Human conversations are guided by short-term and long-term goals. We study how to plan short-term goal sequences as coherently as humans do and naturally direct them to an assigned long-term goal in open-domain conversations. Goal sequences are a series of knowledge graph (KG) entity-relation connections generated by KG walkers that traverse through the KG. The existing recurrent and graph attention based KG walkers either insufficiently utilize the conversation states or lack global guidance. In our work, a hierarchical model learns goal planning in a hierarchical learning framework. We present HiTKG, a hierarchical transformer-based graph walker that leverages multiscale inputs to make precise and flexible predictions on KG paths. Furthermore, we propose a two-hierarchy learning framework that employs two stages to learn both turn-level (short-term) and global-level (long-term) conversation goals.
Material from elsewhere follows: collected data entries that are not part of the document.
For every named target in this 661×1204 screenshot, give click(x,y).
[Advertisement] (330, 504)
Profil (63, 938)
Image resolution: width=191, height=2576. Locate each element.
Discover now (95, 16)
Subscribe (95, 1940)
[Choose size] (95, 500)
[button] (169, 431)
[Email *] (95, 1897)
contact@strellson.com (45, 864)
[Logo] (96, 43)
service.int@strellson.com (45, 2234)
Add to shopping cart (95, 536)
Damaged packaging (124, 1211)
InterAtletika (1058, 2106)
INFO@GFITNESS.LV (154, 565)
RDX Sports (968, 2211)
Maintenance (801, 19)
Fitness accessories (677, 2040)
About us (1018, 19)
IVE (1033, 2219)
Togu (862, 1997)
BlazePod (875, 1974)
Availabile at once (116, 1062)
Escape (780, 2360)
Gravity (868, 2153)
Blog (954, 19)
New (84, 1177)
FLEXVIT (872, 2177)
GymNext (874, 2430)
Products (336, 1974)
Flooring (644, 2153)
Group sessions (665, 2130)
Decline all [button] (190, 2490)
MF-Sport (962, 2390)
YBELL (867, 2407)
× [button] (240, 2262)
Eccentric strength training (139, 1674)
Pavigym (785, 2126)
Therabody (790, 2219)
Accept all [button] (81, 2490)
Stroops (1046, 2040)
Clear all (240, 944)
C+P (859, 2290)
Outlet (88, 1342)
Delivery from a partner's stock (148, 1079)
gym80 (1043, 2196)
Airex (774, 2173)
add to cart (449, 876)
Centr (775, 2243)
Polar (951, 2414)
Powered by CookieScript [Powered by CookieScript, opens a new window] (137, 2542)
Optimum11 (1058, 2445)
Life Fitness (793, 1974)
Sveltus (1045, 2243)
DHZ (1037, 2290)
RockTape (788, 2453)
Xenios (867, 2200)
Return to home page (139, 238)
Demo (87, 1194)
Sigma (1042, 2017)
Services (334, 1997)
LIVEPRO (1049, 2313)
Specifically, at the first stage, HiTKG is trained in a supervised fashion to learn how to plan turn-level goal sequences; at the second stage, HiTKG tries to naturally approach the assigned global goal via reinforcement learning. In addition, we propose MetaPath as the backbone method for KG path representation to exploit the entity and relation information concurrently. We further propose Multi-source Decoding Inputs and Output-level Length Head to improve the decoding controllability. Our experiments show that HiTKG achieves a significant improvement in the performance of turn-level goal learning compared with state-of-the-art baselines. Additionally, both automatic and human evaluation prove the effectiveness of the two-hierarchy learning framework for both short-term and long-term goal planning.